RECORDS FOR THE EXERCISE>
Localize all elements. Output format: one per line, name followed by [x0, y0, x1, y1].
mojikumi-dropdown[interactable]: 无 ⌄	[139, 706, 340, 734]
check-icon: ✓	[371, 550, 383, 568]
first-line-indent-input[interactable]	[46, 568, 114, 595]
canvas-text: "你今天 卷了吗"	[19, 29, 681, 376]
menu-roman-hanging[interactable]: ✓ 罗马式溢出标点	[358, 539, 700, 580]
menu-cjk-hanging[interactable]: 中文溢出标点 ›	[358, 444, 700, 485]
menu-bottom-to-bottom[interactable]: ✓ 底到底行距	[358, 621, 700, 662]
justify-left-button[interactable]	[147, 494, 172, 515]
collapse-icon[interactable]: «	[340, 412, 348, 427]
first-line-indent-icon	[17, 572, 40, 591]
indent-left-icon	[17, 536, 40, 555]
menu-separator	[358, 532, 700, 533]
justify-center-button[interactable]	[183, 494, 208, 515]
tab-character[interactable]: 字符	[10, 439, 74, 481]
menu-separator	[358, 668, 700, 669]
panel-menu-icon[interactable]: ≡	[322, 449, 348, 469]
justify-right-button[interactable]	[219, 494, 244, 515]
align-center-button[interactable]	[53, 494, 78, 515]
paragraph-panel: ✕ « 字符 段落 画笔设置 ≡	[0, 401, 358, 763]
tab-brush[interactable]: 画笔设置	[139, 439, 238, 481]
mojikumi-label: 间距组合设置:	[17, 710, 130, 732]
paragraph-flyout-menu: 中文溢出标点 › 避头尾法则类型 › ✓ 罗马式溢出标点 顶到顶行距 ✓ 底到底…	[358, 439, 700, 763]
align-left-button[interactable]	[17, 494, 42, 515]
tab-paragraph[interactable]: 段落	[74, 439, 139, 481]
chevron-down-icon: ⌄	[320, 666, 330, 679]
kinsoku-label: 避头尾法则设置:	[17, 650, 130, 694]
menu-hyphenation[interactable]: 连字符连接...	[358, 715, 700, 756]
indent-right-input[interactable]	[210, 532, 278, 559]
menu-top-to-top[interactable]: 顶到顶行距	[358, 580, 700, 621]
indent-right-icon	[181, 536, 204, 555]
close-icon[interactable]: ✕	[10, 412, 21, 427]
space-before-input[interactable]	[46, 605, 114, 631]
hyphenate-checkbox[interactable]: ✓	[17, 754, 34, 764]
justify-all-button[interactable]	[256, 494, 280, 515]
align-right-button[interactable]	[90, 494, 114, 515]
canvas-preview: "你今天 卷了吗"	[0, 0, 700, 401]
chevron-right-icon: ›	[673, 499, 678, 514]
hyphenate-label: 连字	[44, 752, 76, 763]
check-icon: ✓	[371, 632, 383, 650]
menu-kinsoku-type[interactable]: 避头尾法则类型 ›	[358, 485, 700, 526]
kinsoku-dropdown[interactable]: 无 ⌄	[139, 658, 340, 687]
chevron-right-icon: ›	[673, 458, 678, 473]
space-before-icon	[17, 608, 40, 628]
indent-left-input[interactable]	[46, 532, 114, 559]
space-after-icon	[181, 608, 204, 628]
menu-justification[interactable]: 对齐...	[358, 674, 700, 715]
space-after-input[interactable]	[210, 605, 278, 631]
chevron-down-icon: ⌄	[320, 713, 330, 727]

REQUIRED ACTION> The response should consist of every record, written out exactly as given.

SOLVED EXERCISE>
Localize all elements. Output format: one per line, name followed by [x0, y0, x1, y1].
mojikumi-dropdown[interactable]: 无 ⌄	[139, 706, 340, 734]
check-icon: ✓	[371, 550, 383, 568]
first-line-indent-input[interactable]	[46, 568, 114, 595]
canvas-text: "你今天 卷了吗"	[19, 29, 681, 376]
menu-roman-hanging[interactable]: ✓ 罗马式溢出标点	[358, 539, 700, 580]
menu-cjk-hanging[interactable]: 中文溢出标点 ›	[358, 444, 700, 485]
menu-bottom-to-bottom[interactable]: ✓ 底到底行距	[358, 621, 700, 662]
justify-left-button[interactable]	[147, 494, 172, 515]
collapse-icon[interactable]: «	[340, 412, 348, 427]
first-line-indent-icon	[17, 572, 40, 591]
indent-left-icon	[17, 536, 40, 555]
menu-separator	[358, 532, 700, 533]
justify-center-button[interactable]	[183, 494, 208, 515]
tab-character[interactable]: 字符	[10, 439, 74, 481]
menu-separator	[358, 668, 700, 669]
panel-menu-icon[interactable]: ≡	[322, 449, 348, 469]
justify-right-button[interactable]	[219, 494, 244, 515]
align-center-button[interactable]	[53, 494, 78, 515]
paragraph-panel: ✕ « 字符 段落 画笔设置 ≡	[0, 401, 358, 763]
tab-brush[interactable]: 画笔设置	[139, 439, 238, 481]
mojikumi-label: 间距组合设置:	[17, 710, 130, 732]
paragraph-flyout-menu: 中文溢出标点 › 避头尾法则类型 › ✓ 罗马式溢出标点 顶到顶行距 ✓ 底到底…	[358, 439, 700, 763]
align-left-button[interactable]	[17, 494, 42, 515]
tab-paragraph[interactable]: 段落	[74, 439, 139, 481]
chevron-down-icon: ⌄	[320, 666, 330, 679]
kinsoku-label: 避头尾法则设置:	[17, 650, 130, 694]
menu-hyphenation[interactable]: 连字符连接...	[358, 715, 700, 756]
indent-right-input[interactable]	[210, 532, 278, 559]
menu-top-to-top[interactable]: 顶到顶行距	[358, 580, 700, 621]
indent-right-icon	[181, 536, 204, 555]
close-icon[interactable]: ✕	[10, 412, 21, 427]
space-before-input[interactable]	[46, 605, 114, 631]
hyphenate-checkbox[interactable]: ✓	[17, 754, 34, 764]
justify-all-button[interactable]	[256, 494, 280, 515]
align-right-button[interactable]	[90, 494, 114, 515]
canvas-preview: "你今天 卷了吗"	[0, 0, 700, 401]
chevron-right-icon: ›	[673, 499, 678, 514]
hyphenate-label: 连字	[44, 752, 76, 763]
check-icon: ✓	[371, 632, 383, 650]
menu-kinsoku-type[interactable]: 避头尾法则类型 ›	[358, 485, 700, 526]
kinsoku-dropdown[interactable]: 无 ⌄	[139, 658, 340, 687]
chevron-right-icon: ›	[673, 458, 678, 473]
space-before-icon	[17, 608, 40, 628]
indent-left-input[interactable]	[46, 532, 114, 559]
space-after-icon	[181, 608, 204, 628]
menu-justification[interactable]: 对齐...	[358, 674, 700, 715]
space-after-input[interactable]	[210, 605, 278, 631]
chevron-down-icon: ⌄	[320, 713, 330, 727]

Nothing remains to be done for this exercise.